• _Task to carry out_:
Without including any images, repeat the data exactly.

(Data records begins)

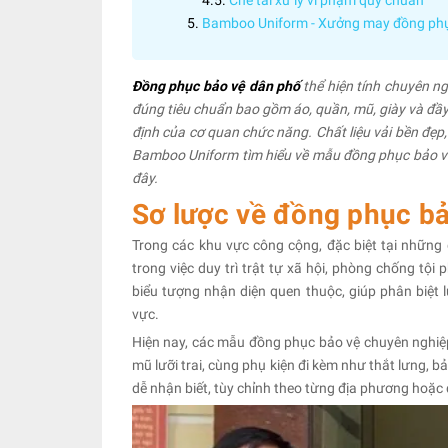
Chế tài xử lý vi phạm quy chuẩn
Bamboo Uniform - Xưởng may đồng phục
Đồng phục bảo vệ dân phố
thể hiện tính chuyên ng
đúng tiêu chuẩn bao gồm áo, quần, mũ, giày và đầy 
định của cơ quan chức năng. Chất liệu vải bền đẹp,
Bamboo Uniform tìm hiểu về mẫu đồng phục bảo vệ
đây.
Sơ lược về đồng phục b
Trong các khu vực công cộng, đặc biệt tại những 
trong việc duy trì trật tự xã hội, phòng chống t
biểu tượng nhận diện quen thuộc, giúp phân biệt 
vực.
Hiện nay, các mẫu đồng phục bảo vệ chuyên nghiệp
mũ lưỡi trai, cùng phụ kiện đi kèm như thắt lưng, 
dễ nhận biết, tùy chỉnh theo từng địa phương hoặc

(Data records ends)

• _Answer section_:
Chế tài xử lý vi phạm quy chuẩn
Bamboo Uniform - Xưởng may đồng phục
Đồng phục bảo vệ dân phố
thể hiện tính chuyên ng
đúng tiêu chuẩn bao gồm áo, quần, mũ, giày và đầy 
định của cơ quan chức năng. Chất liệu vải bền đẹp,
Bamboo Uniform tìm hiểu về mẫu đồng phục bảo vệ
đây.
Sơ lược về đồng phục b
Trong các khu vực công cộng, đặc biệt tại những 
trong việc duy trì trật tự xã hội, phòng chống t
biểu tượng nhận diện quen thuộc, giúp phân biệt 
vực.
Hiện nay, các mẫu đồng phục bảo vệ chuyên nghiệp
mũ lưỡi trai, cùng phụ kiện đi kèm như thắt lưng, 
dễ nhận biết, tùy chỉnh theo từng địa phương hoặc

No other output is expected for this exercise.